United Baptist Church
You are cordially invited to the annual Christmas candlelight Service at the United Baptist Church in South Jefferson on Sunday, Dec. 17 at 4 p.m. This early evening service promises to fill you and your family with the meaning and beauty of the Christmas season. Afterwards, we hope you will stay and enjoy some fellowship with your neighbors and friends at church. Also, in keeping with our church tradition, the Christmas Cookie Swap takes place. Just bring a plate of Christmas cookies to share, and take home a delightful variety of sweets from the swap.
Advent beauty
I wake this morning to the silence of the snow. Something is different; the house is quiet beyond words. The road is silent. I feed the cats and coax them out the door for some fresh air.
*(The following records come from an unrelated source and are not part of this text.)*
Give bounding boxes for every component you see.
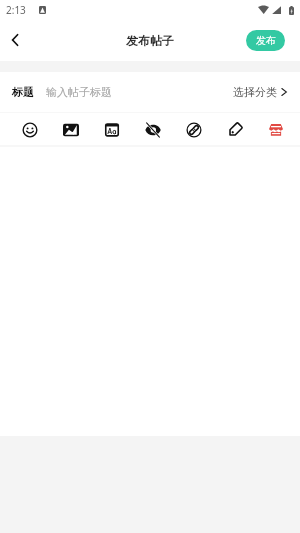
staticText: 2:13 — [6, 3, 26, 17]
button[interactable]: Shop — [262, 116, 289, 143]
button[interactable]: Image — [57, 116, 84, 143]
staticText: 选择分类 — [233, 85, 277, 99]
button[interactable]: Link — [180, 116, 207, 143]
button[interactable]: Hide — [139, 116, 166, 143]
button[interactable]: 选择分类 — [233, 85, 287, 99]
staticText: 发布帖子 — [126, 33, 174, 48]
button[interactable]: 标题 — [12, 85, 233, 99]
button[interactable]: 发布 — [246, 30, 285, 51]
button[interactable]: Emoji — [16, 116, 43, 143]
button[interactable]: Tag — [221, 116, 248, 143]
staticText: 发布 — [256, 34, 276, 47]
button[interactable]: Back — [2, 27, 28, 53]
staticText: 输入帖子标题 — [46, 85, 112, 99]
button[interactable]: Text style — [98, 116, 125, 143]
staticText: 标题 — [12, 85, 34, 99]
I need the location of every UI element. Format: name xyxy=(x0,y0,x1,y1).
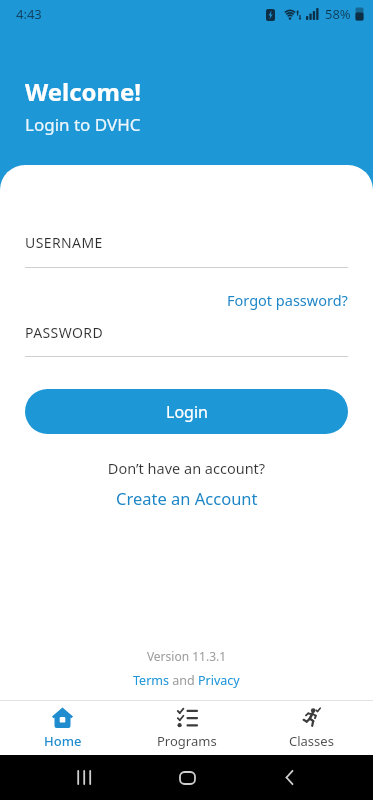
staticText: USERNAME xyxy=(25,233,103,252)
button[interactable] xyxy=(157,755,217,800)
staticText: Classes xyxy=(289,732,334,750)
staticText: Home xyxy=(44,732,82,750)
button[interactable]: Forgot password? xyxy=(227,290,348,310)
staticText: Login to DVHC xyxy=(25,113,141,136)
button[interactable]: Home xyxy=(0,701,125,755)
button[interactable]: Terms xyxy=(133,672,169,689)
staticText: Create an Account xyxy=(116,487,258,509)
staticText: Version 11.3.1 xyxy=(0,648,373,664)
staticText: 4:43 xyxy=(16,5,42,23)
staticText: Welcome! xyxy=(25,75,142,108)
staticText: Privacy xyxy=(198,672,240,689)
staticText: Don’t have an account? xyxy=(25,458,348,478)
button[interactable]: Create an Account xyxy=(116,487,258,509)
button[interactable]: Programs xyxy=(125,701,249,755)
button[interactable]: Classes xyxy=(249,701,373,755)
staticText: Terms xyxy=(133,672,169,689)
staticText: PASSWORD xyxy=(25,323,104,342)
staticText: and xyxy=(169,672,198,689)
staticText: 58% xyxy=(325,5,351,23)
button[interactable] xyxy=(55,755,115,800)
button[interactable]: Login xyxy=(25,389,348,434)
button[interactable]: Privacy xyxy=(198,672,240,689)
button[interactable] xyxy=(259,755,319,800)
staticText: Programs xyxy=(157,732,217,750)
staticText: Forgot password? xyxy=(227,290,348,310)
staticText: Login xyxy=(166,401,208,423)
The people going to work are few and far between. Their cars crawl; there won’t be school today. Winter has come, at last.
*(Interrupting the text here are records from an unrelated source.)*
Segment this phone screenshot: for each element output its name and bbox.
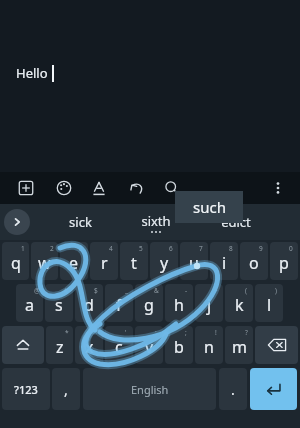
staticText: m [232, 336, 247, 358]
button[interactable]: sixth [118, 204, 194, 240]
button[interactable]: @ [16, 284, 43, 322]
button[interactable]: Expand toolbar [4, 209, 30, 235]
button[interactable]: More options [264, 174, 292, 202]
staticText: e [69, 252, 79, 274]
staticText: ! [215, 328, 217, 337]
button[interactable]: 5 [120, 242, 148, 280]
button[interactable]: Search [158, 174, 186, 202]
staticText: edict [221, 213, 251, 231]
staticText: x [85, 336, 94, 358]
staticText: r [101, 252, 108, 274]
staticText: k [235, 294, 244, 316]
staticText: h [174, 294, 184, 316]
button[interactable]: " [75, 326, 103, 364]
staticText: # [64, 286, 69, 295]
button[interactable]: Enter [250, 368, 297, 410]
staticText: sick [69, 213, 92, 231]
staticText: - [185, 286, 188, 295]
button[interactable]: 4 [90, 242, 118, 280]
button[interactable]: * [46, 326, 73, 364]
staticText: @ [34, 286, 40, 295]
staticText: Hello [16, 64, 48, 82]
staticText: p [279, 252, 289, 274]
button[interactable]: 0 [270, 242, 298, 280]
button[interactable]: 2 [31, 242, 58, 280]
button[interactable]: edict [198, 204, 274, 240]
button[interactable]: Text format [85, 174, 113, 202]
staticText: + [214, 286, 218, 295]
staticText: i [222, 252, 227, 274]
staticText: g [144, 294, 154, 316]
button[interactable]: ( [225, 284, 253, 322]
staticText: 1 [21, 244, 25, 253]
staticText: o [249, 252, 259, 274]
button[interactable]: & [135, 284, 163, 322]
staticText: ( [245, 286, 247, 295]
button[interactable]: ?123 [2, 368, 50, 410]
button[interactable]: ) [255, 284, 283, 322]
button[interactable]: Hello [0, 0, 300, 172]
staticText: t [131, 252, 137, 274]
staticText: ) [275, 286, 277, 295]
staticText: * [65, 328, 69, 337]
button[interactable]: : [135, 326, 163, 364]
staticText: 7 [199, 244, 203, 253]
staticText: q [11, 252, 21, 274]
button[interactable]: Add [12, 174, 40, 202]
staticText: f [116, 294, 122, 316]
staticText: a [25, 294, 34, 316]
staticText: u [189, 252, 199, 274]
button[interactable]: 7 [180, 242, 208, 280]
staticText: w [38, 252, 51, 274]
staticText: ; [185, 328, 187, 337]
staticText: sixth [141, 212, 171, 230]
button[interactable]: _ [105, 284, 133, 322]
button[interactable]: ? [225, 326, 253, 364]
staticText: b [174, 336, 184, 358]
staticText: . [231, 380, 235, 399]
button[interactable]: such [175, 191, 243, 223]
staticText: n [204, 336, 214, 358]
button[interactable]: , [52, 368, 80, 410]
staticText: English [131, 382, 169, 397]
staticText: 3 [79, 244, 83, 253]
button[interactable]: 1 [2, 242, 29, 280]
staticText: 4 [109, 244, 113, 253]
button[interactable]: $ [75, 284, 103, 322]
staticText: c [115, 336, 123, 358]
staticText: ' [125, 328, 127, 337]
staticText: & [154, 286, 159, 295]
button[interactable]: - [165, 284, 193, 322]
button[interactable]: Backspace [255, 326, 298, 364]
button[interactable]: 9 [240, 242, 268, 280]
staticText: ?123 [14, 382, 38, 397]
button[interactable]: 8 [210, 242, 238, 280]
button[interactable]: ' [105, 326, 133, 364]
staticText: s [55, 294, 63, 316]
button[interactable]: . [219, 368, 247, 410]
staticText: 0 [289, 244, 293, 253]
staticText: d [84, 294, 94, 316]
staticText: : [155, 328, 157, 337]
button[interactable]: 3 [60, 242, 88, 280]
button[interactable]: Theme [50, 174, 78, 202]
button[interactable]: ! [195, 326, 223, 364]
staticText: v [145, 336, 154, 358]
button[interactable]: ; [165, 326, 193, 364]
button[interactable]: + [195, 284, 223, 322]
staticText: z [56, 336, 64, 358]
staticText: such [193, 197, 226, 217]
button[interactable]: sick [40, 204, 120, 240]
staticText: j [207, 294, 212, 316]
staticText: y [160, 252, 169, 274]
button[interactable]: # [45, 284, 73, 322]
staticText: 8 [229, 244, 233, 253]
button[interactable]: Shift [2, 326, 44, 364]
button[interactable]: 6 [150, 242, 178, 280]
staticText: _ [125, 286, 128, 295]
button[interactable]: English [83, 368, 216, 410]
staticText: " [95, 328, 98, 337]
button[interactable]: Undo [123, 174, 151, 202]
staticText: 2 [50, 244, 54, 253]
staticText: 5 [139, 244, 143, 253]
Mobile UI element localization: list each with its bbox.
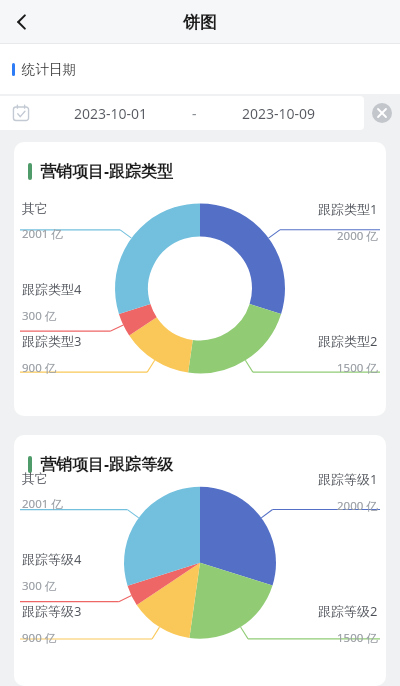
staticText: 营销项目-跟踪等级: [40, 453, 174, 475]
button[interactable]: 营销项目-跟踪类型: [14, 142, 386, 416]
staticText: 饼图: [183, 12, 217, 33]
staticText: 300 亿: [22, 578, 57, 594]
staticText: 2023-10-09: [242, 104, 316, 123]
staticText: 其它: [22, 200, 48, 216]
staticText: 其它: [22, 470, 48, 486]
staticText: 2000 亿: [337, 228, 378, 244]
staticText: 跟踪类型2: [318, 332, 378, 350]
staticText: 统计日期: [22, 61, 76, 78]
staticText: 跟踪类型4: [22, 280, 82, 298]
staticText: 2000 亿: [337, 498, 378, 514]
staticText: 1500 亿: [337, 630, 378, 646]
staticText: 1500 亿: [337, 360, 378, 376]
staticText: 营销项目-跟踪类型: [40, 160, 174, 182]
staticText: 跟踪类型1: [318, 200, 378, 218]
staticText: 跟踪等级2: [318, 602, 378, 620]
staticText: -: [192, 104, 197, 123]
staticText: 2001 亿: [22, 226, 63, 242]
staticText: 900 亿: [22, 630, 57, 646]
staticText: 跟踪等级1: [318, 470, 378, 488]
staticText: 300 亿: [22, 308, 57, 324]
button[interactable]: Clear date range: [364, 96, 400, 130]
staticText: 2023-10-01: [74, 104, 148, 123]
staticText: 跟踪类型3: [22, 332, 82, 350]
staticText: 跟踪等级3: [22, 602, 82, 620]
button[interactable]: 营销项目-跟踪等级: [14, 435, 386, 686]
staticText: 跟踪等级4: [22, 550, 82, 568]
staticText: 900 亿: [22, 360, 57, 376]
staticText: 2001 亿: [22, 496, 63, 512]
button[interactable]: Back: [0, 0, 44, 44]
button[interactable]: 2023-10-01: [0, 96, 364, 130]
Perry and I take our time over morning prayers and scripture. We read aloud from a little book about Advent that he has used for years. It is ever so pleasant, this delving in to the wisdom of the season. The daily page speaks of the dreams that prompted Joseph, the worldly father of Jesus, to act in accordance with God’s will. Joseph dreamed about the next steps of his own life, the life of Mary, the mother of Jesus, and how to protect this child coming into this world, this holy child that came to shepherd the lives of countless souls.
We grow silent over morning coffee. The cats come in from the cold and we watch them sleeping under the Christmas tree. In the gray dawn, we turn on the Christmas tree lights. The tree is beauty in the dark and that cheers me.
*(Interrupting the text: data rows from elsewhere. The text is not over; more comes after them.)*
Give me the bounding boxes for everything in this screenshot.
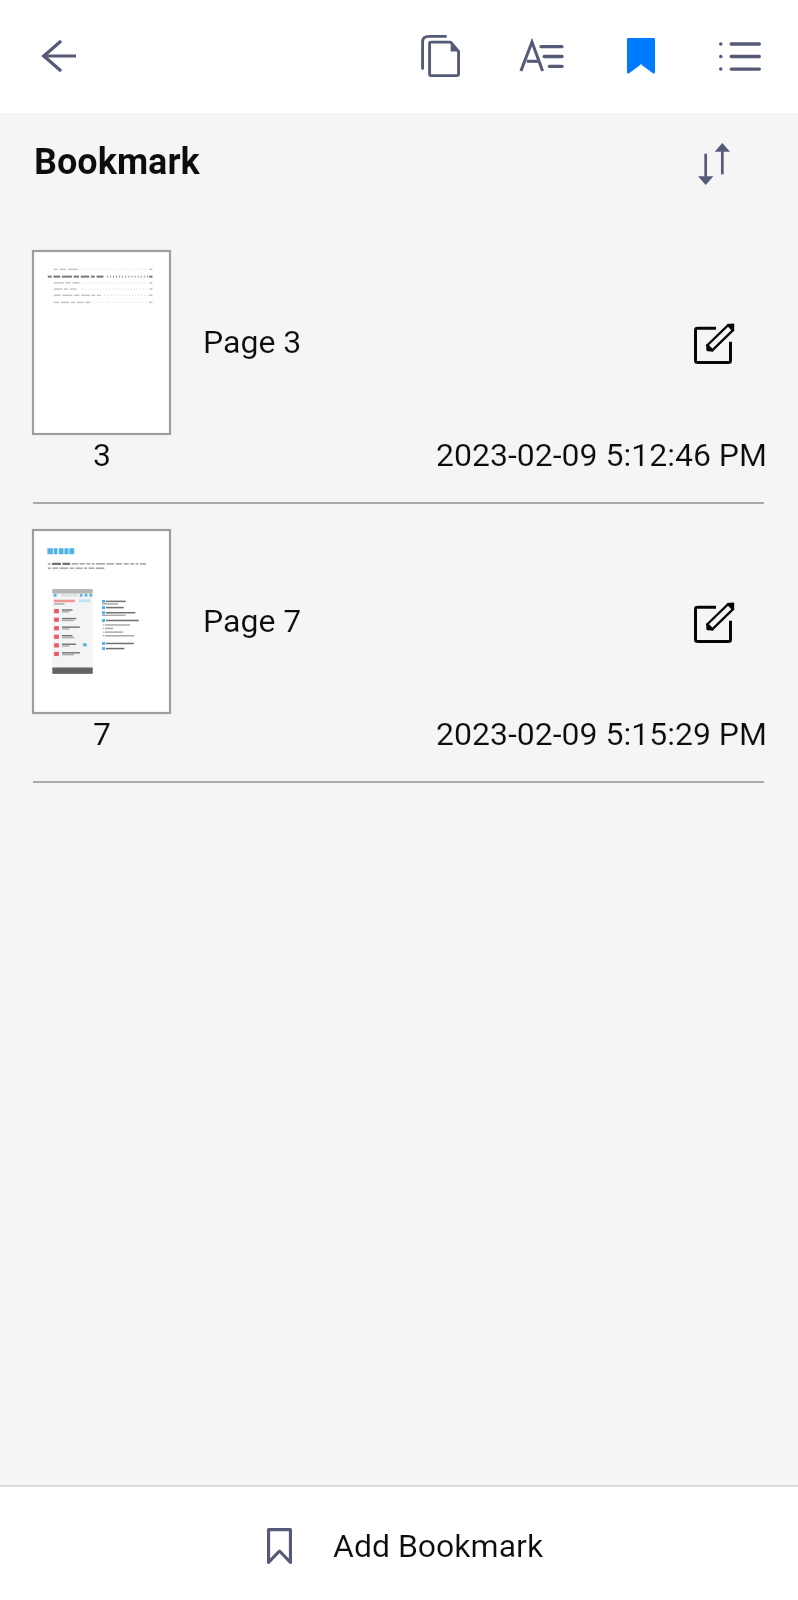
staticText: Page 7 (203, 602, 302, 640)
button[interactable]: Page thumbnails (397, 12, 485, 100)
button[interactable]: 7 (0, 504, 798, 782)
button[interactable]: Outline (696, 12, 784, 100)
button[interactable]: Text settings (497, 12, 585, 100)
staticText: 7 (93, 715, 111, 753)
button[interactable]: Bookmarks (597, 12, 685, 100)
staticText: Add Bookmark (333, 1527, 544, 1565)
button[interactable]: Edit bookmark (672, 301, 756, 385)
staticText: 2023-02-09 5:15:29 PM (436, 715, 767, 753)
button[interactable]: Sort (672, 122, 756, 206)
button[interactable]: Navigate up (17, 14, 101, 98)
staticText: Page 3 (203, 323, 302, 361)
staticText: Bookmark (34, 141, 200, 183)
staticText: 3 (93, 436, 111, 474)
staticText: 2023-02-09 5:12:46 PM (436, 436, 767, 474)
button[interactable]: 3 (0, 225, 798, 503)
button[interactable]: Add Bookmark (243, 1513, 568, 1579)
button[interactable]: Edit bookmark (672, 580, 756, 664)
I find myself wondering about the meaning of Joseph’s dreams and the tenuous journey he made with Mary being great with child. I ask myself: In the midst of growing weary, did Mary also ponder some bit of beauty along the way?
“Let’s put on coats and hats and boots and go for a walk,” Perry suggests, and we don our outdoor gear for the cold and snow. “When we come in, I’ll make pancakes and we’ll have some more coffee.” The thought of the cleansing air and the quiet snow and his offer to cook breakfast is incentive enough for me.
Outside, we drift through a snow-covered meadow and notice the wild animals have wandered near our house. Until now, we were unaware of this. The snow buffers our footsteps that only last week crunched underfoot on autumn leaves. “I wonder when they are out and about,” Perry says, meaning the animals. Indeed, the habits of wild animals can be a mystery. It occurs to me that the animals have their own paths to travel, living through a harsh season like winter, and we have ours.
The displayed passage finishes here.